Als die Frau mit der Mütze gerade wieder zurück in Richtung Innenstadt geht, laufen die Vorbereitungen der Polizei für Straßensperrungen und Evakuierungen. Die Schüler des Kreisgymnasiums waren da schon weg. In den 500-Meter-Radius fällt auch die Realschule im Klevchen. Am Altweibertag hätten die Schüler aber wohl ohnehin früh nach Hause gekonnt – jetzt müssen sie.

Für die Männer vom Kampfmittelräumdienst ist das Routine. Um 13.52 Uhr reicht ein Mann seinem Kollegen ein Brötchen, das in Alufolie eingewickelt ist. Sie richten sich wohl auf einen langen Arbeitstag ein.

Von der Evakuierung betroffen sind auch zahlreiche Anwohner. Mitarbeiter der Stadt Heinsberg, der Feuerwehr und der Polizei waren gemeinsam im Einsatz, um die Menschen zu evakuieren. Wer nicht bei Freunden oder Verwandten unterkommen konnte, wurde in der Mehrzweckhalle Schafhausen und der Turnhalle Westpromenade aufgenommen und versorgt.

Bei Arbeiten mit einem Bagger war die Bombe auf einem Grundstück neben dem Kreisgymnasium an der Linderner Straße in Heinsberg gefunden worden. Foto: MHA/Daniel Gerhards

Stadtprinz packt das Ornat ein

Der Räumungsradius reicht bis in die Innenstadt hinein zur Patersgasse. Und in diesem Radius liegen auch die Gaststätte Cüppers und die Köpi-Stube, zwei Hochburgen des Karnevals, in denen am Donnerstag eigentlich ausgiebig hätte gefeiert werden sollen. Ihnen machte die Weltkriegsbombe einen Strich durch die Rechnung. Das Festzelt, die Stadthalle und die Kneipen in Richtung Markt waren jedoch nicht betroffen.

Auch der Heinsberger Stadtprinz hatte sein Haus verlassen müssen. Er packte kurzerhand das komplette Ornat ein, um am Freitag startklar zu sein – nur für den Fall, dass er am Donnerstag nicht mehr in seine Wohnung gedurft hätte.

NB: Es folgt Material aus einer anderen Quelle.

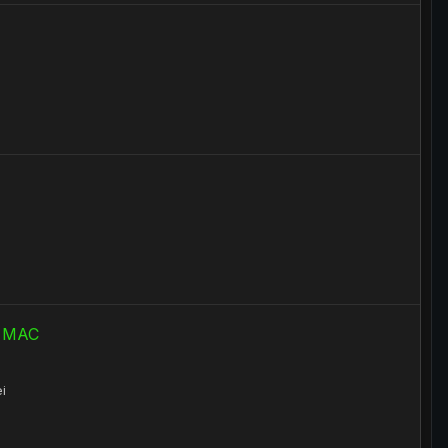
ru MAC
i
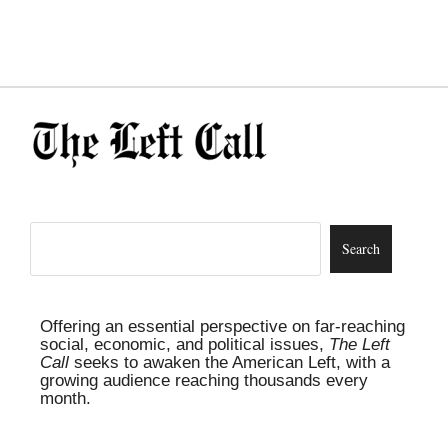
Offering an essential perspective on far-reaching
social, economic, and political issues,
The Left
Call
seeks to awaken the American Left, with a
growing audience reaching thousands every
month.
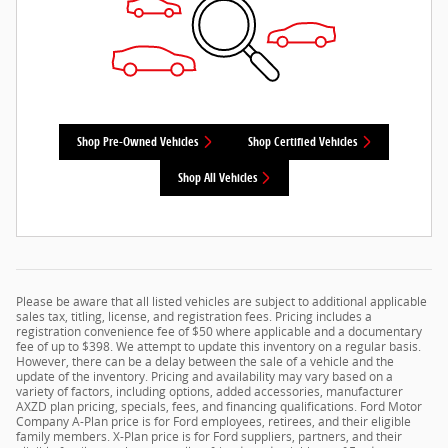
Shop Pre-Owned Vehicles
Shop Certified Vehicles
Shop All Vehicles
Please be aware that all listed vehicles are subject to additional applicable
sales tax, titling, license, and registration fees. Pricing includes a
registration convenience fee of $50 where applicable and a documentary
fee of up to $398. We attempt to update this inventory on a regular basis.
However, there can be a delay between the sale of a vehicle and the
update of the inventory. Pricing and availability may vary based on a
variety of factors, including options, added accessories, manufacturer
AXZD plan pricing, specials, fees, and financing qualifications. Ford Motor
Company A-Plan price is for Ford employees, retirees, and their eligible
family members. X-Plan price is for Ford suppliers, partners, and their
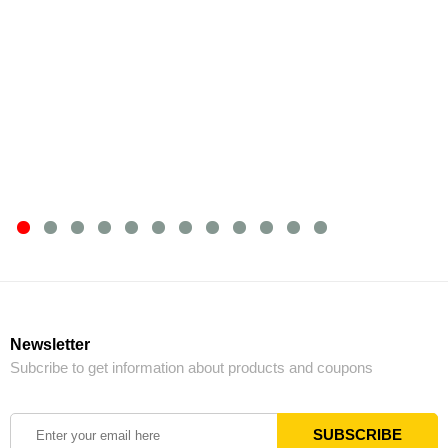
Newsletter
Subcribe to get information about products and coupons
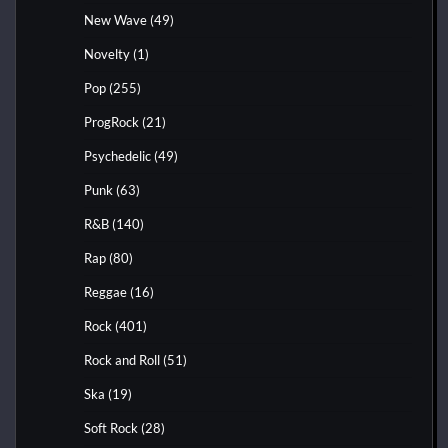
New Wave
(49)
Novelty
(1)
Pop
(255)
ProgRock
(21)
Psychedelic
(49)
Punk
(63)
R&B
(140)
Rap
(80)
Reggae
(16)
Rock
(401)
Rock and Roll
(51)
Ska
(19)
Soft Rock
(28)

Gegen Nachmittag hatten die Einsatzkräfte die Straßen abgesperrt, so dass Fahrzeuge und Fußgänger nicht mehr in die Nähe des Fundortes der Bombe kommen konnten.

Kurz vor 18 Uhr kam dann die gute Nachricht: Die Entschärfung war geglückt. Die Sperrung des betroffenen Gebietes wurde aufgehoben.